Saved entries
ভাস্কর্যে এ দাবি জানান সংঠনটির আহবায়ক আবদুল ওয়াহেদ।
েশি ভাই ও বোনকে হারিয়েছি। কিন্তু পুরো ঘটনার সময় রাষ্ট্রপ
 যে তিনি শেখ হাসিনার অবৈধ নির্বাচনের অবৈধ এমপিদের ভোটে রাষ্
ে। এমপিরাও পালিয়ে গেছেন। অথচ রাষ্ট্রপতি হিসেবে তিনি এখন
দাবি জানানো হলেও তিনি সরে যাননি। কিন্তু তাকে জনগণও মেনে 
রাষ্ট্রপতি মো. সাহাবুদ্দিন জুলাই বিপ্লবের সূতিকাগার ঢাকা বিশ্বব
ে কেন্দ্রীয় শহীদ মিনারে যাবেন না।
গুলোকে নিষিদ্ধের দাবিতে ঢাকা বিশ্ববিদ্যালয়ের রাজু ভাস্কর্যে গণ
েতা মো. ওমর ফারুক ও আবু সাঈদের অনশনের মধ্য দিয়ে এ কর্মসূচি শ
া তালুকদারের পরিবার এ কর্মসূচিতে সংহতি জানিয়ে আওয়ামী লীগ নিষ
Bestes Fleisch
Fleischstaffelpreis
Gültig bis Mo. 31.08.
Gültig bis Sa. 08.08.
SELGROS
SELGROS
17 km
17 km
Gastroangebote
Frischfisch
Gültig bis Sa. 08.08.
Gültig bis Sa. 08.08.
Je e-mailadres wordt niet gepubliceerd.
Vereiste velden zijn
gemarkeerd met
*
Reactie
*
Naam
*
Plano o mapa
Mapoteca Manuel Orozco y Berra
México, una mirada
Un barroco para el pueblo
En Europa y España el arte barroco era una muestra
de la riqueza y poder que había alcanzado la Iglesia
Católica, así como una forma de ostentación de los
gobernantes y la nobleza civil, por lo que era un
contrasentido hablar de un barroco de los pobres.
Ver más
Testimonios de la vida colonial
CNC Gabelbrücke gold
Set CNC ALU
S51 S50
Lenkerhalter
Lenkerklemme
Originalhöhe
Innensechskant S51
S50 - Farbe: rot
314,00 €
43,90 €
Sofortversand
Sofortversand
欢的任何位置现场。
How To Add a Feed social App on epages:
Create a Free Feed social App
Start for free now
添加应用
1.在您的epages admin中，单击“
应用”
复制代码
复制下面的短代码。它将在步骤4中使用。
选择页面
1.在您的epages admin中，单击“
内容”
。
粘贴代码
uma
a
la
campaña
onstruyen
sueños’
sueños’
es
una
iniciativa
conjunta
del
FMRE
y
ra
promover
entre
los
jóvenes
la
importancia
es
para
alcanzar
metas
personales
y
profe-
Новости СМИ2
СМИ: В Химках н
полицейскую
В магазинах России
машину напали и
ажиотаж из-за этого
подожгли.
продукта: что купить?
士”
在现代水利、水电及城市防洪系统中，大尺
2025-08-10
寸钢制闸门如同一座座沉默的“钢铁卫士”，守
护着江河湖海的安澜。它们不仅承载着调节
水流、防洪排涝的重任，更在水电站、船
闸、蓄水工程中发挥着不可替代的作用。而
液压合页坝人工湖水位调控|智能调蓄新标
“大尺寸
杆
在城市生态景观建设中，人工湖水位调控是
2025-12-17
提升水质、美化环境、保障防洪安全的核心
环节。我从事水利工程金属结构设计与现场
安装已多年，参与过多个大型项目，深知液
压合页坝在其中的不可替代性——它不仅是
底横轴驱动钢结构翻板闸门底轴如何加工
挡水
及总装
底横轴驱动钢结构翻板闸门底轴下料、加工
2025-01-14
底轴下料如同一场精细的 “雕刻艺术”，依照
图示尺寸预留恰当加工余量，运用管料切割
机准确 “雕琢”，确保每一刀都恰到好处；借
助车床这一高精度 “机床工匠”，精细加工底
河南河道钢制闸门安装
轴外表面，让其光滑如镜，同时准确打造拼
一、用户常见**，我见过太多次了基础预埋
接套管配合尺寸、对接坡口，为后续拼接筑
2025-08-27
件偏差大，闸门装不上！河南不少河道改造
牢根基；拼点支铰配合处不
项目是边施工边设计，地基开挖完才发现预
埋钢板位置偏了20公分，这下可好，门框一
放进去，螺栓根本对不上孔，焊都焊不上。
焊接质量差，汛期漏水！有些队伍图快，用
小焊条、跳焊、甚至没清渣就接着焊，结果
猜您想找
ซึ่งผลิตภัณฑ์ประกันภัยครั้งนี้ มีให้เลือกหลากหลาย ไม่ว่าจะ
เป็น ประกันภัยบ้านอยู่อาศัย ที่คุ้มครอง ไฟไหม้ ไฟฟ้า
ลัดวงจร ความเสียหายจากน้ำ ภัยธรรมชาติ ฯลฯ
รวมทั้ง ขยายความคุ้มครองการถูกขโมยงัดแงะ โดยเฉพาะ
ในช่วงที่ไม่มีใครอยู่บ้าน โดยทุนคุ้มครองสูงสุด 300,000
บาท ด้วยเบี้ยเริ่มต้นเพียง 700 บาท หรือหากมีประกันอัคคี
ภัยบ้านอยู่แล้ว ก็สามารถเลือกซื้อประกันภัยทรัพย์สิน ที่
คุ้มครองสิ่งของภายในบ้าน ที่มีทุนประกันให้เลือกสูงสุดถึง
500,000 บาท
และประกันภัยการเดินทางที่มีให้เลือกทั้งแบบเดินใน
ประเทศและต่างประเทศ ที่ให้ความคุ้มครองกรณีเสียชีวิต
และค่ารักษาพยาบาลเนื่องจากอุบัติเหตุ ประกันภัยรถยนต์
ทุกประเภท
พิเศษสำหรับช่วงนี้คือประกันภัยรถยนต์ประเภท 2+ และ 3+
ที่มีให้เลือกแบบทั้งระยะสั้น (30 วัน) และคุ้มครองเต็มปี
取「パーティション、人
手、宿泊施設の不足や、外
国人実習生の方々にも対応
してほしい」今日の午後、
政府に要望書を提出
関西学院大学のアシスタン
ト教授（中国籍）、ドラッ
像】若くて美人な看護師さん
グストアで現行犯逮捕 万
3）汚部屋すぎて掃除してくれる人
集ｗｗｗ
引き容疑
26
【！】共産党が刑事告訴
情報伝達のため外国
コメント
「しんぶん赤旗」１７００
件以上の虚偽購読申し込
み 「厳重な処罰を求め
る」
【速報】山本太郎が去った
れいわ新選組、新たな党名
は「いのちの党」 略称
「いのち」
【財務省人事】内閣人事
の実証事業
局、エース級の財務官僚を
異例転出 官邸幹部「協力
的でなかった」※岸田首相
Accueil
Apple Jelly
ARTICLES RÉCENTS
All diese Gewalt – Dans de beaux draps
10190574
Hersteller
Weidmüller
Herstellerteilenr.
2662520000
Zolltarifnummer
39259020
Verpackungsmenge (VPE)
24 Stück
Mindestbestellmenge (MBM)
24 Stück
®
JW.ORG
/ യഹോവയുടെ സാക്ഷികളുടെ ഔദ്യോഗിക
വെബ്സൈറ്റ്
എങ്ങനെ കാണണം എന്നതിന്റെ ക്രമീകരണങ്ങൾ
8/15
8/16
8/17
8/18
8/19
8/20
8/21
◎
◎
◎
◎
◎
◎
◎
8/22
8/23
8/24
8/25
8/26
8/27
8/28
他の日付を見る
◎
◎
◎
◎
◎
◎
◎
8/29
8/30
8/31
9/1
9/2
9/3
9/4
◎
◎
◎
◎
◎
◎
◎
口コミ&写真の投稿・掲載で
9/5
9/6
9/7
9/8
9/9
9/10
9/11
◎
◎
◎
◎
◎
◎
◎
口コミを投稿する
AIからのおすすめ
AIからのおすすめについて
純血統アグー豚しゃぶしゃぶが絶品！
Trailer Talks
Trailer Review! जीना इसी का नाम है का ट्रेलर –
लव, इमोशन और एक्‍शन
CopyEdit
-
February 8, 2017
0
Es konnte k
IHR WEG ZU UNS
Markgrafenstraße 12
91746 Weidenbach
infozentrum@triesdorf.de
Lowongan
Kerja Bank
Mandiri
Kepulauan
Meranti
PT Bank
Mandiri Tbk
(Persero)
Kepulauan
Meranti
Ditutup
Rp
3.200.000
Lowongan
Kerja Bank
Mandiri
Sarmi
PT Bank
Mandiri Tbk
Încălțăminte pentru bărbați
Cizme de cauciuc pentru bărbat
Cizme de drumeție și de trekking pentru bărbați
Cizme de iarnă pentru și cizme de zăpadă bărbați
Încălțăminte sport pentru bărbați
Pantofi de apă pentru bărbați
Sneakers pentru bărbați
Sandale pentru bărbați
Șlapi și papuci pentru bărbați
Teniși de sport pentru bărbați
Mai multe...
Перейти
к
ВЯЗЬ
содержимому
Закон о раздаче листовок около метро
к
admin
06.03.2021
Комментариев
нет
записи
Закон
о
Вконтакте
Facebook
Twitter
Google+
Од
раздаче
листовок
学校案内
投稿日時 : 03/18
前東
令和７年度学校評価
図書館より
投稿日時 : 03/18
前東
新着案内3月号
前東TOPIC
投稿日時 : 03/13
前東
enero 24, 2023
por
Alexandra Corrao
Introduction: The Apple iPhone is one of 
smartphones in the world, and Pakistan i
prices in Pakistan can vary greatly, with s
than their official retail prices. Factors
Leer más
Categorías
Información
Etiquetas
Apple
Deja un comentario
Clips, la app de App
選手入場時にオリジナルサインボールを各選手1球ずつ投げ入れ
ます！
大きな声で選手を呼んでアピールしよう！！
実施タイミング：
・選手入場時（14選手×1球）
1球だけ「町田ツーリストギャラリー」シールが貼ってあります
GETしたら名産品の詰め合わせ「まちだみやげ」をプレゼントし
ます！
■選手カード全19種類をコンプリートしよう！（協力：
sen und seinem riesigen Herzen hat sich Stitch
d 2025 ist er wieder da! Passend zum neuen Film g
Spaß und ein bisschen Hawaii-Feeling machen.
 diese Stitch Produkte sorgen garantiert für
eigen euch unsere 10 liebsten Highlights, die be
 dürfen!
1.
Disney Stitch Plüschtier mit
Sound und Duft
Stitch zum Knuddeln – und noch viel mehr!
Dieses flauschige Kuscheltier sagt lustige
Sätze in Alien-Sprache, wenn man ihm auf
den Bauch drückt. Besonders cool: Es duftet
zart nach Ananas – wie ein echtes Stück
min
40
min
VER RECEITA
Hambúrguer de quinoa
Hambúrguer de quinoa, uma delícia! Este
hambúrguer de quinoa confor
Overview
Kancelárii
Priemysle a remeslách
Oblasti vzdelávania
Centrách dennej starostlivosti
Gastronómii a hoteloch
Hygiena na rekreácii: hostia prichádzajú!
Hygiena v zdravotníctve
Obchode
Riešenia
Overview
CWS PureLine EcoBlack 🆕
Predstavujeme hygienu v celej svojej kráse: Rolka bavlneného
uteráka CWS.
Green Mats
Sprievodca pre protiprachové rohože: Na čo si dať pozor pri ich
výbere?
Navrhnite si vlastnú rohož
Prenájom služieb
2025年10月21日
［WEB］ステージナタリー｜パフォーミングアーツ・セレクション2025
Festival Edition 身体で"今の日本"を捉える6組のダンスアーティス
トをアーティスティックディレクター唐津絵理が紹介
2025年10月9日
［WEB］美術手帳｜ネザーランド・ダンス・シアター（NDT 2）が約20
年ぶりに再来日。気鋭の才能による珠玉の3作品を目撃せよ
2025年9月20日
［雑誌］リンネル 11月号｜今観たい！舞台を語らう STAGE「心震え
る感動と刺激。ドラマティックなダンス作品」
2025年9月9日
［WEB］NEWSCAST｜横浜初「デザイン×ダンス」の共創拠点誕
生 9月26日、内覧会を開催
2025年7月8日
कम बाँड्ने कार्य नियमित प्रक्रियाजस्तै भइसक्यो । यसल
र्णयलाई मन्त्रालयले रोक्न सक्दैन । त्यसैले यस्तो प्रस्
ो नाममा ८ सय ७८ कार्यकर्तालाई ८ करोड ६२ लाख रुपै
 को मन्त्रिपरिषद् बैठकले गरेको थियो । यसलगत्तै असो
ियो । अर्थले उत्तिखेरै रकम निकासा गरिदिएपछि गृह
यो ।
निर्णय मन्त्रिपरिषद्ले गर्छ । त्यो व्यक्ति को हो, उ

[WHAT TO WORK ON] Reproduce the entries above exactly, but only the lines between the line holding "投稿日時 : 03/13" and the line holding "den Bauch drückt. Besonders cool: Es duftet", inclusive.

[YOUR SOLUTION]
投稿日時 : 03/13
前東
enero 24, 2023
por
Alexandra Corrao
Introduction: The Apple iPhone is one of 
smartphones in the world, and Pakistan i
prices in Pakistan can vary greatly, with s
than their official retail prices. Factors
Leer más
Categorías
Información
Etiquetas
Apple
Deja un comentario
Clips, la app de App
選手入場時にオリジナルサインボールを各選手1球ずつ投げ入れ
ます！
大きな声で選手を呼んでアピールしよう！！
実施タイミング：
・選手入場時（14選手×1球）
1球だけ「町田ツーリストギャラリー」シールが貼ってあります
GETしたら名産品の詰め合わせ「まちだみやげ」をプレゼントし
ます！
■選手カード全19種類をコンプリートしよう！（協力：
sen und seinem riesigen Herzen hat sich Stitch
d 2025 ist er wieder da! Passend zum neuen Film g
Spaß und ein bisschen Hawaii-Feeling machen.
 diese Stitch Produkte sorgen garantiert für
eigen euch unsere 10 liebsten Highlights, die be
 dürfen!
1.
Disney Stitch Plüschtier mit
Sound und Duft
Stitch zum Knuddeln – und noch viel mehr!
Dieses flauschige Kuscheltier sagt lustige
Sätze in Alien-Sprache, wenn man ihm auf
den Bauch drückt. Besonders cool: Es duftet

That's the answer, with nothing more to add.